Neu ist jedoch nicht nur die prominente Platzierung in §3 des hessischen Schulgesetzes. Neu ist auch die Ausnahmeregelung. Das Werbeverbot kann für Sponsoring nur dann ausgesetzt werden, „wenn eine Beeinflussung sowie der Anschein einer Einflussnahme auf Schule und Unterricht ausgeschlossen ist“. Diese Formulierung ist erfreulich, denn sie geht über die sonst übliche Abwägung zwischen schulischem Nutzen einerseits und problematischer Werbewirkung andererseits hinaus.

In den vergangenen Monaten wurde in Hessen wiederholt über Lobbyismus und Werbung an Schulen diskutiert. Im April hat das Bildungsministerium daraufhin ein Schulbuch des Vereins NFTE verboten, nach wiederholten Beschwerden von SPD und der Lehrergewerkschaft GEW. Im Mai folgte dann ein Verbot eines Amazon-Schulwettbewerbes. Bereits Mitte 2015 hatte die SPD mit dem Berichtsantrag “Werbung, Sponsoring und Lobbyismus an hessischen Schulen” Aufmerksamkeit auf das Thema in Hessen gelenkt.

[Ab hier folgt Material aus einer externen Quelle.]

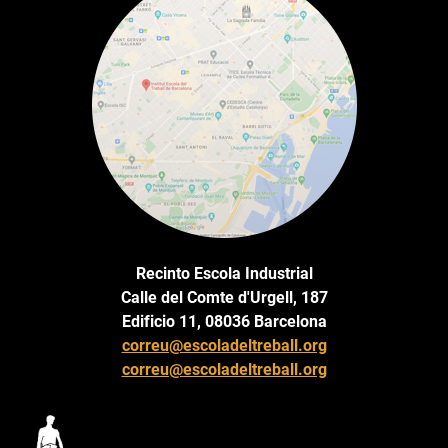
Recinto Escola Industrial
Calle del Comte d'Urgell, 187
Edificio 11, 08036 Barcelona
correu@escoladeltreball.org
correu@escoladeltreball.org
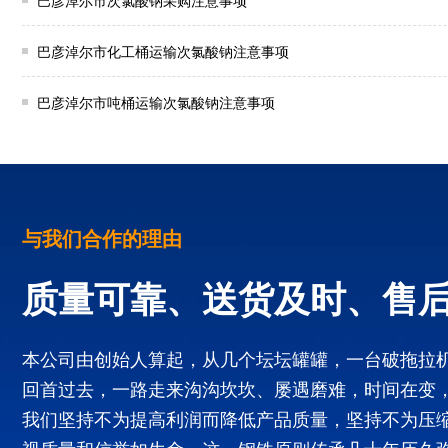
巴彦淖尔市次氯酸钠采购注意事项
巴彦淖尔市化工桶运输次氯酸钠注意事项
巴彦淖尔市吨桶运输次氯酸钠注意事项
与我们合作的理由
质量可靠、送货及时、售
本公司由创始人算起，从几个坛坛罐罐，一台破拖拉
回首过去，一路走来沟沟坎坎、屡遇磨难，时间在变
我们坚持不为提高利润而降低产品质量，坚持不为压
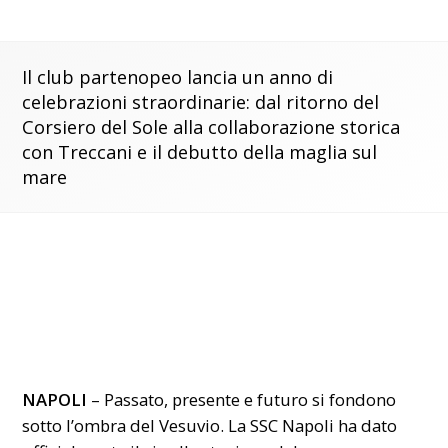
Il club partenopeo lancia un anno di
celebrazioni straordinarie: dal ritorno del
Corsiero del Sole alla collaborazione storica
con Treccani e il debutto della maglia sul
mare
NAPOLI
– Passato, presente e futuro si fondono
sotto l’ombra del Vesuvio. La SSC Napoli ha dato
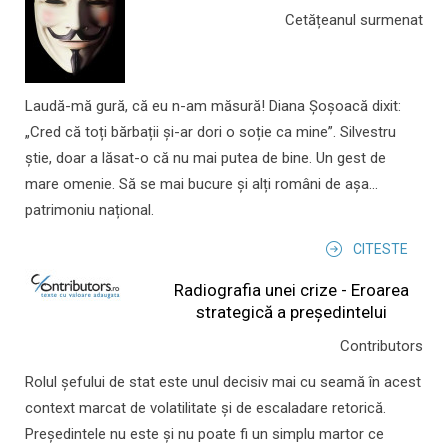
Cetățeanul surmenat
Laudă-mă gură, că eu n-am măsură! Diana Șoșoacă dixit:
„Cred că toți bărbații și-ar dori o soție ca mine”. Silvestru
știe, doar a lăsat-o că nu mai putea de bine. Un gest de
mare omenie. Să se mai bucure și alți români de așa...
patrimoniu național.
CITESTE
Radiografia unei crize - Eroarea
strategică a președintelui
Contributors
Rolul şefului de stat este unul decisiv mai cu seamă în acest
context marcat de volatilitate şi de escaladare retorică.
Preşedintele nu este şi nu poate fi un simplu martor ce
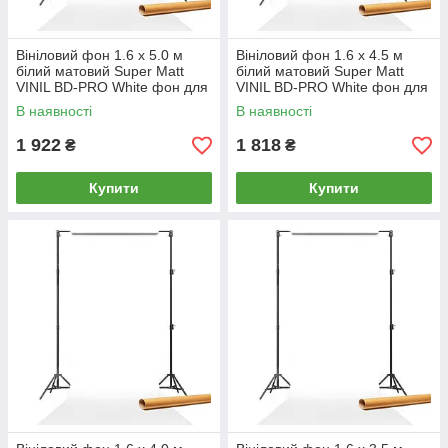
Вініловий фон 1.6 х 5.0 м
Вініловий фон 1.6 х 4.5 м
білий матовий Super Matt
білий матовий Super Matt
VINIL BD-PRO White фон для
VINIL BD-PRO White фон для
фото / на картонній трубі
фото / на картонній трубі
В наявності
В наявності
1 922
1 818
₴
₴
Купити
Купити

All das sind begrüßenswerte Entwicklungen. Wir hoffen nun, dass der geplante strenge Umgang mit Werbung an Schulen nicht doch wieder abgeschwächt wird und im finalen Gesetzestext drinbleibt. Wir werden die weiteren Diskussionen daher aufmerksam verfolgen.

Weitere Informationen

Bild: Tim Reckmann; Justitia; Lizenz: CC BY-NC-SA 2.0.

Autor: Felix Kamella

Studierte in Bonn Politische Wissenschaft, Osteuropäische Geschichte und Slavistik. Seit Februar 2011 arbeitet er bei LobbyControl. @felixkamella

2 Kommentare

  1. Man kann nur hoffen, dass die zunehmende Verzahnung von Bildung und Wirtschaftsinteressen endlich rückgängig gemacht wird. Letztlich schadet sich die Wirtschaft damit sogar selbst, weil nur noch unkritische Menschen, die allein auf Konsum ausgerichtet sind, herangezogen werden. So wird man die tatsächlichen Probleme unserer Gesellschaft in Zukunft nicht lösen können, ganz zu schweigen von dem Verlust an Demokratie, der mit einer solchen Vermengung von Interessen verbunden ist.

  2. Das ist doch eine positive Nachricht!